Since I have been reading a lot of memoir, I have been thinking about how you write a memoir. I have been an obsessive journaler since I was thirteen. In my early twenties I wanted to do something more than just journal. A writing mentor introduced me to Natalie Goldberg’s WRITING DOWN THE BONES and I was hooked. I didn’t know there were books about writing books!
The most important thing I learned from this book was to get in the habit of writing every day in my writer’s notebook. This is the first tool in your toolkit. So, I set the goal that I was going to write in my notebook for ten minutes every day. Soon, I discovered that I was writing for thirty minutes every day. My notebook turned into notebooks! These notebooks gave me the building blocks that I needed to translate messy journal passages into thoughtful, personal essays (more on that, later).

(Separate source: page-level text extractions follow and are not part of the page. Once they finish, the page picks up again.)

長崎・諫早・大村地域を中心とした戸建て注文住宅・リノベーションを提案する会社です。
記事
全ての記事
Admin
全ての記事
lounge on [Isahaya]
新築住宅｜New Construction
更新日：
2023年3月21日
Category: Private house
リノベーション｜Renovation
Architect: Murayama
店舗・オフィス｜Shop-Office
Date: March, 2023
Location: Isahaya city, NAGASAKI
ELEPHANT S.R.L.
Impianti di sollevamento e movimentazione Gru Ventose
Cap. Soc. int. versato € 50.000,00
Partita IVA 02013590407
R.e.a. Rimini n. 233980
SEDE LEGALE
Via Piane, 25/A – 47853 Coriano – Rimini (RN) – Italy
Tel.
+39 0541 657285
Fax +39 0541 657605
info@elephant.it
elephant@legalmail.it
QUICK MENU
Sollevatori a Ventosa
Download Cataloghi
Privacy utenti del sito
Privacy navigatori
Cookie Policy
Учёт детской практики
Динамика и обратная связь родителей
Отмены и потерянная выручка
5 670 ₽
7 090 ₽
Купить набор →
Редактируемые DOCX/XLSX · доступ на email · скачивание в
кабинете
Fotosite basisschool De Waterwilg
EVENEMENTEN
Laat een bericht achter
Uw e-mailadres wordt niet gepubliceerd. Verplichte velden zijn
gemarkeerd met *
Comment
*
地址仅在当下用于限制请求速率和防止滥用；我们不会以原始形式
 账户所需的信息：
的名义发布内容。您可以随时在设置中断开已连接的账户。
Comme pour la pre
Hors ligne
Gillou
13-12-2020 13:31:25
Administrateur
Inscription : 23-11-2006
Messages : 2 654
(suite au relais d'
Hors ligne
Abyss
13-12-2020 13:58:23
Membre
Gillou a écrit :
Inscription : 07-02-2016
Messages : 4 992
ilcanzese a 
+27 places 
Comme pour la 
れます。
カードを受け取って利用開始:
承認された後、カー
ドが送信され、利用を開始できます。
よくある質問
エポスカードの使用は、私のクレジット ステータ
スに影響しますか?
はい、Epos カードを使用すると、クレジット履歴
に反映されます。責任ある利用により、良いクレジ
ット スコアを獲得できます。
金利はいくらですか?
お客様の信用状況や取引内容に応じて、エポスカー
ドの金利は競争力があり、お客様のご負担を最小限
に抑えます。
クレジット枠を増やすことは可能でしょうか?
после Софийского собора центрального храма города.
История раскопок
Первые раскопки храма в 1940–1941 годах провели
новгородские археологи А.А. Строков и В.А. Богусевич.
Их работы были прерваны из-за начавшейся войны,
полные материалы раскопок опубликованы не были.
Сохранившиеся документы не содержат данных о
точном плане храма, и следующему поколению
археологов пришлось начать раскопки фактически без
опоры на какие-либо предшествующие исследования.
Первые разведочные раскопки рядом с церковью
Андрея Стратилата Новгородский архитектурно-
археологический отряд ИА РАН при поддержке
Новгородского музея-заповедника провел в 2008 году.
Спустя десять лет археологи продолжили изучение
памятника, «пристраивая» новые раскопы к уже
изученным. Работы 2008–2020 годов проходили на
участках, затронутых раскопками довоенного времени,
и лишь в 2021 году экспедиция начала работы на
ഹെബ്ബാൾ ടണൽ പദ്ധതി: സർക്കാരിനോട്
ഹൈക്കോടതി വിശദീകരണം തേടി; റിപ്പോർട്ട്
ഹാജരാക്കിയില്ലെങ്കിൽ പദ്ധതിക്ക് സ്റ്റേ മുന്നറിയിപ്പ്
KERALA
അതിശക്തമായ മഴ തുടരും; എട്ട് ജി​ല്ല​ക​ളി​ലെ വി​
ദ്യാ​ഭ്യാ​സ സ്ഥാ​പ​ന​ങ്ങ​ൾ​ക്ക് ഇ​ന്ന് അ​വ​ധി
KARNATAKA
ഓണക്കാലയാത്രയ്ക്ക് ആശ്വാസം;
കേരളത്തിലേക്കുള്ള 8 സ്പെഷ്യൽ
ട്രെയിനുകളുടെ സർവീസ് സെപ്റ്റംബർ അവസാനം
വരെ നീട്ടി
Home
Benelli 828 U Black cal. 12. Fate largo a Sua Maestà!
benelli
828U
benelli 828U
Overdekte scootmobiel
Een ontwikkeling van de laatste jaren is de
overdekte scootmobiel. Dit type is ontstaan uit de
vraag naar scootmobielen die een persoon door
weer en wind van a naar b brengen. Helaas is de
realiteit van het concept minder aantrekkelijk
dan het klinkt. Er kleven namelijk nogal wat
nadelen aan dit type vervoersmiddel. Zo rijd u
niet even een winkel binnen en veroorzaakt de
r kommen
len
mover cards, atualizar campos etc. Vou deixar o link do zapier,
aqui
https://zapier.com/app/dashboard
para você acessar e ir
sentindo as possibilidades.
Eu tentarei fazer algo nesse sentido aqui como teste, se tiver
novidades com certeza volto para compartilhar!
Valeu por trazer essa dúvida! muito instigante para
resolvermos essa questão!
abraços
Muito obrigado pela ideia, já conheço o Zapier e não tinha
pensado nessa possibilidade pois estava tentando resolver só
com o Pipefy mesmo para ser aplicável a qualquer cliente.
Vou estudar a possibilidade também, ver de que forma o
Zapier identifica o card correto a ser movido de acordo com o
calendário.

If you are interested in starting a writing practice or enriching your journaling process, check out these books from our catalogue.
WRITING DOWN THE BONES
By Natalie Goldberg
This is the book that started it all. Goldberg is full of energy and excitement. Go get a notebook! Sit down! Breathe! Write! But she doesn’t leave you hanging. Every chapter is about an aspect of writing. Say you want more help with wordiness; she has a chapter for that. Maybe you have writer’s block; there’s a chapter for that. You can either read straight through, or focus on different aspects of your writing.
THE RIGHT TO WRITE
By Julia Cameron
Julia Cameron’s first book THE ARTIST’S WAY introduces the idea of morning pages. That you roll out of bed and walk over to your desk and write for thirty minutes to an hour. In this book , every chapter introduces a myth that we have been taught about writing and ways to give away those myths and keep writing. Then she gives an invitation to write. These prompts are really fun and insightful. I really enjoyed them.
THE WRITER’S IDEA BOOK
By Jack Heffron
If you want practical advice and prompts for what to write about, this is your book. Building off the ideas that you will see in Cameron and Goldberg, Heffron gives you pages and pages of writing prompts that range from the tender to the hysterical (you wake up and find a clown in your room, what do you do?)
BIRD BY BIRD: SOME INSTRUCTIONS ON WRITING AND LIFE
By Anne Lamott
Lamott weaves stories of her childhood throughout solid, step by step writing advice. She is inspiring in her advice to get the first draft out in your notebook and then build from there. She also encourages you to keep your heart and your eyes open because writing is everywhere and anywhere and always within us.
ON WRITING: A MEMOIR OF THE CRAFT
By Stephen King
Don’t be scared. This book is amazing. For those who love King’s stories, he does talk about how he wrote his books; for those who are a leery, he focuses on the tools of the craft more than the scary details of his demented tales. King’s biggest piece of advice is to read. Read, read, read. “If you don’t have the time to read, you don’t the time or the tools to write.”